/---

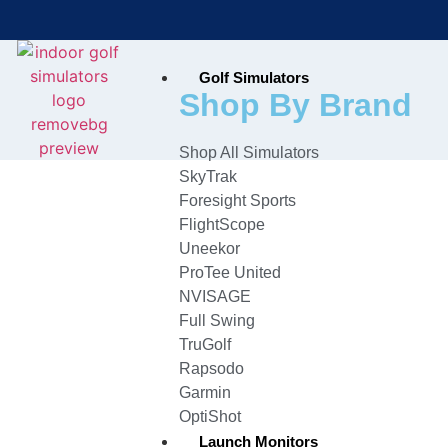
Golf Simulators
Bring the Course Indoors with
Shop By Brand
High-Tech Simulators!
Shop All Simulators
SkyTrak
Foresight Sports
FlightScope
Uneekor
ProTee United
NVISAGE
Full Swing
TruGolf
Rapsodo
Garmin
OptiShot
Launch Monitors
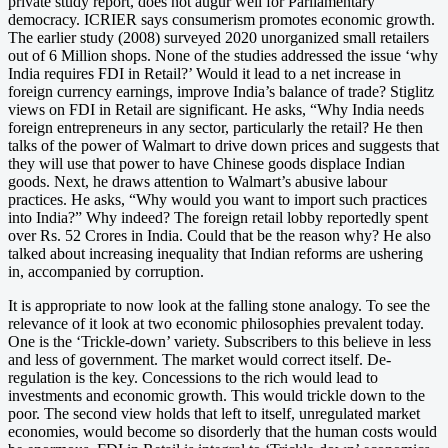
private study report, does not augur well for Parliamentary
democracy. ICRIER says consumerism promotes economic growth.
The earlier study (2008) surveyed 2020 unorganized small retailers
out of 6 Million shops. None of the studies addressed the issue ‘why
India requires FDI in Retail?’ Would it lead to a net increase in
foreign currency earnings, improve India’s balance of trade? Stiglitz
views on FDI in Retail are significant. He asks, “Why India needs
foreign entrepreneurs in any sector, particularly the retail? He then
talks of the power of Walmart to drive down prices and suggests that
they will use that power to have Chinese goods displace Indian
goods. Next, he draws attention to Walmart’s abusive labour
practices. He asks, “Why would you want to import such practices
into India?” Why indeed? The foreign retail lobby reportedly spent
over Rs. 52 Crores in India. Could that be the reason why? He also
talked about increasing inequality that Indian reforms are ushering
in, accompanied by corruption.
It is appropriate to now look at the falling stone analogy. To see the
relevance of it look at two economic philosophies prevalent today.
One is the ‘Trickle-down’ variety. Subscribers to this believe in less
and less of government. The market would correct itself. De-
regulation is the key. Concessions to the rich would lead to
investments and economic growth. This would trickle down to the
poor. The second view holds that left to itself, unregulated market
economies, would become so disorderly that the human costs would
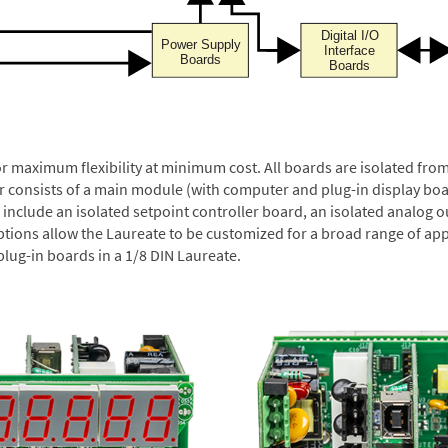
or maximum flexibility at minimum cost. All boards are isolated f
er consists of a main module (with computer and plug-in display boa
include an isolated setpoint controller board, an isolated analog ou
ptions allow the Laureate to be customized for a broad range of app
plug-in boards in a 1/8 DIN Laureate.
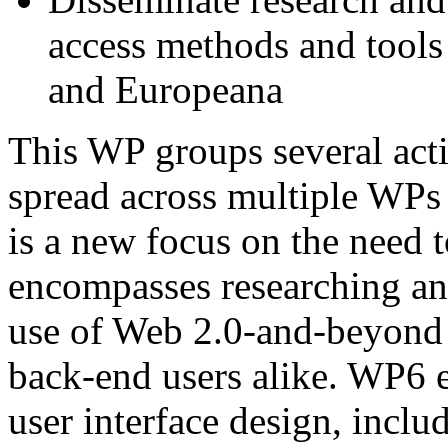
access methods and tools
and Europeana
This WP groups several acti
spread across multiple WPs 
is a new focus on the need 
encompasses researching a
use of Web 2.0-and-beyond f
back-end users alike. WP6 ex
user interface design, incl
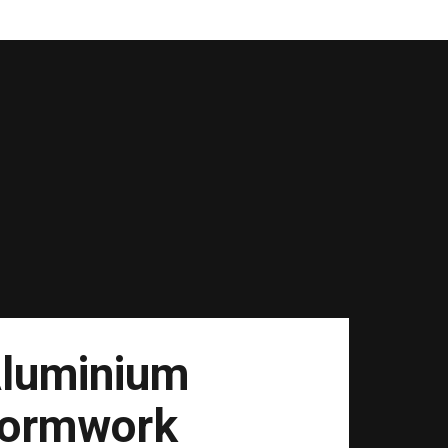
luminium
ormwork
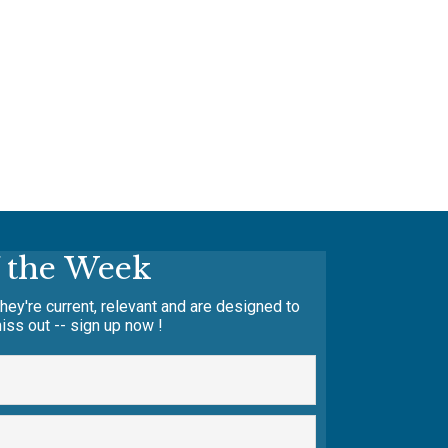
f the Week
hey're current, relevant and are designed to
iss out -- sign up now !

\---

* [Activity]: Above are the records; copy from them only the lines starting at the one containing "High-Tech Simulators!" and ending at the one containing "poor. The second", exactly and without pictures.

* [Problem solution]:
High-Tech Simulators!
Shop All Simulators
SkyTrak
Foresight Sports
FlightScope
Uneekor
ProTee United
NVISAGE
Full Swing
TruGolf
Rapsodo
Garmin
OptiShot
Launch Monitors
private study report, does not augur well for Parliamentary
democracy. ICRIER says consumerism promotes economic growth.
The earlier study (2008) surveyed 2020 unorganized small retailers
out of 6 Million shops. None of the studies addressed the issue ‘why
India requires FDI in Retail?’ Would it lead to a net increase in
foreign currency earnings, improve India’s balance of trade? Stiglitz
views on FDI in Retail are significant. He asks, “Why India needs
foreign entrepreneurs in any sector, particularly the retail? He then
talks of the power of Walmart to drive down prices and suggests that
they will use that power to have Chinese goods displace Indian
goods. Next, he draws attention to Walmart’s abusive labour
practices. He asks, “Why would you want to import such practices
into India?” Why indeed? The foreign retail lobby reportedly spent
over Rs. 52 Crores in India. Could that be the reason why? He also
talked about increasing inequality that Indian reforms are ushering
in, accompanied by corruption.
It is appropriate to now look at the falling stone analogy. To see the
relevance of it look at two economic philosophies prevalent today.
One is the ‘Trickle-down’ variety. Subscribers to this believe in less
and less of government. The market would correct itself. De-
regulation is the key. Concessions to the rich would lead to
investments and economic growth. This would trickle down to the
poor. The second view holds that left to itself, unregulated market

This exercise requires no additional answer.